Think of the many ways society is now bombarded with information. Your phone is pinging with announcements of Facebook posts, text messages, Twitter tweets, etc., etc., etc. The three television networks have competition from endless cable sources.
Radios have local stations and satellite sources of music, news and talk. We are flooded with photos and news.
How are we managing?
Not very well.
Think back to the 2016 election with all of the Facebook messages.How do we know who sponsored them? Was it Russia? Do we care?
Trampled in this overabundance of noise are the legacy sources for information.
If you are a member of the millennial generation, ask your parents and grandparents what news used to look like.

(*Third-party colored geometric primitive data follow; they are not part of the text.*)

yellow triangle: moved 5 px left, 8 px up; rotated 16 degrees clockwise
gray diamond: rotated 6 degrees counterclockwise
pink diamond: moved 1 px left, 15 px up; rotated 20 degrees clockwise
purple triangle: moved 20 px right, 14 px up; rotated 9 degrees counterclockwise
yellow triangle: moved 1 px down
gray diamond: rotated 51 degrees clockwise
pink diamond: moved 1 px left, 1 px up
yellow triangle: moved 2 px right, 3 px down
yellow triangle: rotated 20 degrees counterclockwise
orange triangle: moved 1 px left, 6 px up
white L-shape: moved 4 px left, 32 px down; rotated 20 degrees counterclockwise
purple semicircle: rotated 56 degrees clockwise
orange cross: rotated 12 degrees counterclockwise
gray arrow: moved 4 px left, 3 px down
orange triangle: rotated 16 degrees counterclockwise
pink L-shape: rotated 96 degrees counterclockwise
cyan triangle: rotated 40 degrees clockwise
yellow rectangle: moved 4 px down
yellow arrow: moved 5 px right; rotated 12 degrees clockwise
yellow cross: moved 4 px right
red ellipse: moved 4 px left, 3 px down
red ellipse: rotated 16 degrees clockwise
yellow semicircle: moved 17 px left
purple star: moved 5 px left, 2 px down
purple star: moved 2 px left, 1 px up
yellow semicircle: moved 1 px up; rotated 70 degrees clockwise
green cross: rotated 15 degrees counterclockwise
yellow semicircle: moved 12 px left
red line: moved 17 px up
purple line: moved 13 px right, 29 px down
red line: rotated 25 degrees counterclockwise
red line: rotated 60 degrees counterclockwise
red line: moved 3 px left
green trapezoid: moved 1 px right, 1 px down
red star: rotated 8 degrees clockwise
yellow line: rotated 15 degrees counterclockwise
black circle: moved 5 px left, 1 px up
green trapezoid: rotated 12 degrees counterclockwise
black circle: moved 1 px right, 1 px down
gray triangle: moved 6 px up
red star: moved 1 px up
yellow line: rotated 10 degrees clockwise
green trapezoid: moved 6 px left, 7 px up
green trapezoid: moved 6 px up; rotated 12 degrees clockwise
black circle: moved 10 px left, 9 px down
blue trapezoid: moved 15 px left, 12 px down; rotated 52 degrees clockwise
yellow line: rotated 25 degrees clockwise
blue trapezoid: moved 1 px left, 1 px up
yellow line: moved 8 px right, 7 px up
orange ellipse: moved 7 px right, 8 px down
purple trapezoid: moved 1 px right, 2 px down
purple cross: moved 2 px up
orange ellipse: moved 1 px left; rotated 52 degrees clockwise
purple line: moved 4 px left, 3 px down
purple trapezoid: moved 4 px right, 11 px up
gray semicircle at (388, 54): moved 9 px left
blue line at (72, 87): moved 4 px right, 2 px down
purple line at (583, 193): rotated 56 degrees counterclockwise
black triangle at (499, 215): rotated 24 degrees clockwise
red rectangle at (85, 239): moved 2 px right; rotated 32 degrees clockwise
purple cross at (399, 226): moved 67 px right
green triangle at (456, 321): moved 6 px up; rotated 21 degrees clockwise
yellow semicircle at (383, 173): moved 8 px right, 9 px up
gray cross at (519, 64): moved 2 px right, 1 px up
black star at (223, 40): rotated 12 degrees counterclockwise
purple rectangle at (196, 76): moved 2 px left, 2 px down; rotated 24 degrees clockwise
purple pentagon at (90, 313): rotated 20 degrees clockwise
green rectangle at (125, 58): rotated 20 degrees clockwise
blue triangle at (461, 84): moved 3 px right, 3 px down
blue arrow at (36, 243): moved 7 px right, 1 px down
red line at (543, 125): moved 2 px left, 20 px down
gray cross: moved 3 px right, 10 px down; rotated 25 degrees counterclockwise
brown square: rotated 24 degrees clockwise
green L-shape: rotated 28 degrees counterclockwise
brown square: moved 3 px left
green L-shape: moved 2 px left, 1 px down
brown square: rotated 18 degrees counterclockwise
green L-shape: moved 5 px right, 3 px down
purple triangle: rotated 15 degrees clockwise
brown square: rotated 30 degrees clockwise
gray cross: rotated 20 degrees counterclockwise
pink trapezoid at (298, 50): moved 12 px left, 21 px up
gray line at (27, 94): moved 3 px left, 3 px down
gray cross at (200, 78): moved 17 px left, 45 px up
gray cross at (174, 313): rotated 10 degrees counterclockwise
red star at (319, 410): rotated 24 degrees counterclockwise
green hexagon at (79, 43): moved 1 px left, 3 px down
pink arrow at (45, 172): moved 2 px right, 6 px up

Television network news was a half hour in length. It was informative and to-the-point about the nation’s important activities for the day and major world events. If you had told a veteran reporter to do a story on the Kardashians for the evening news, they would have quit in disgust. Local news stations added a half hour to hour of local, state and regional information.A feature story would cover an event in the community.
Then cable news arrived. All “news” 24 hours a day, seven days a week. Yes, there are many, many things happening in the world, but are these networks deploying correspondents to every corner of the globe? Nope. Costs too much. So they pay a few people to talk and talk and talk for hours. They focus on tiny details and find symbolism that would even make a college literary professor’s head spin.
But worse than that, the endless cycle of recycled and over-analyzed information has made some people give up. They have started to complain about the news and are grouping every news outlet, even the legacy news, into one overcrowded basket.
If we come out of this age of information technology overload with anything, it must be that we discover to be discerning in how we acquire information, how we examine the information we receive and that we recognize the importance of the First Amendment and how we need to find and protect our many good sources of news.
Start with your local newspapers. While technology has gone nuts with Facebook propaganda memes written to imitate newspapers, do not be fooled. Google the information you are reading online and see what a variety of sources say about these claims. Do not “share” what you haven’t spent a few minutes researching.
Your best source of news during these times is still your local and regional newspapers. They are still sending people to meetings and events. They have a vested interest in a good government and a prosperous economy.
Gather information, but make sure you are considering the source!